*What you have to do*:
Return each line of the records below that contains the word "Количество".

*Exercise data*:
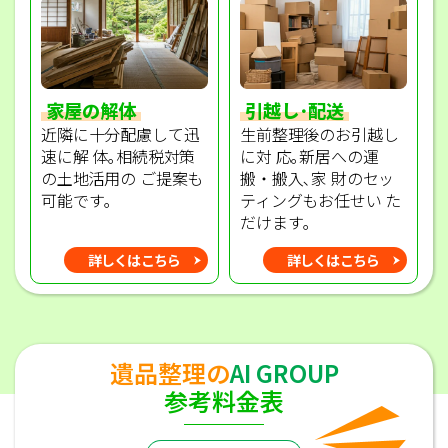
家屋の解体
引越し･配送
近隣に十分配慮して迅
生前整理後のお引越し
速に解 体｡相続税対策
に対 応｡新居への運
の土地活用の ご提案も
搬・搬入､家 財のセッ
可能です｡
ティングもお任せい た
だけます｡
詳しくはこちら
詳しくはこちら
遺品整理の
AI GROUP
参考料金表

---

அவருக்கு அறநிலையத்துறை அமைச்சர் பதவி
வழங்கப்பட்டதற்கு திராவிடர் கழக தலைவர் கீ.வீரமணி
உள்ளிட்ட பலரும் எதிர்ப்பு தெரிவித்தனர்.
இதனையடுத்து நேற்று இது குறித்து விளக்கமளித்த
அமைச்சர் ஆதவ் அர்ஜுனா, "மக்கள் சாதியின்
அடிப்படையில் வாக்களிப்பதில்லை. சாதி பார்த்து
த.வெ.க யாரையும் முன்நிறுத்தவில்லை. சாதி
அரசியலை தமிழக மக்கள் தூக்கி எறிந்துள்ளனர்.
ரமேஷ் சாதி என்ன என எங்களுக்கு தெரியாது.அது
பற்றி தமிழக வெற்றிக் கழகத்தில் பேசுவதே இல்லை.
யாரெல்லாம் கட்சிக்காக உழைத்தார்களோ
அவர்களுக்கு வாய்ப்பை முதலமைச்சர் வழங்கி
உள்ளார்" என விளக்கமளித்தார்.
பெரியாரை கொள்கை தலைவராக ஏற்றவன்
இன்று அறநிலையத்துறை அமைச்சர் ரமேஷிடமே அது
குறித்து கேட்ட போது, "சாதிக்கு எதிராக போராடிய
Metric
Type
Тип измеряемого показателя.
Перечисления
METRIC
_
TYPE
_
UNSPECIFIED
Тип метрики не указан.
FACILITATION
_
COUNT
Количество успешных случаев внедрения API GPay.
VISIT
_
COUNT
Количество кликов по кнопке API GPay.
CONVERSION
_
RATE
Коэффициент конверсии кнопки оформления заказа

*Answer box*:
Количество успешных случаев внедрения API GPay.
Количество кликов по кнопке API GPay.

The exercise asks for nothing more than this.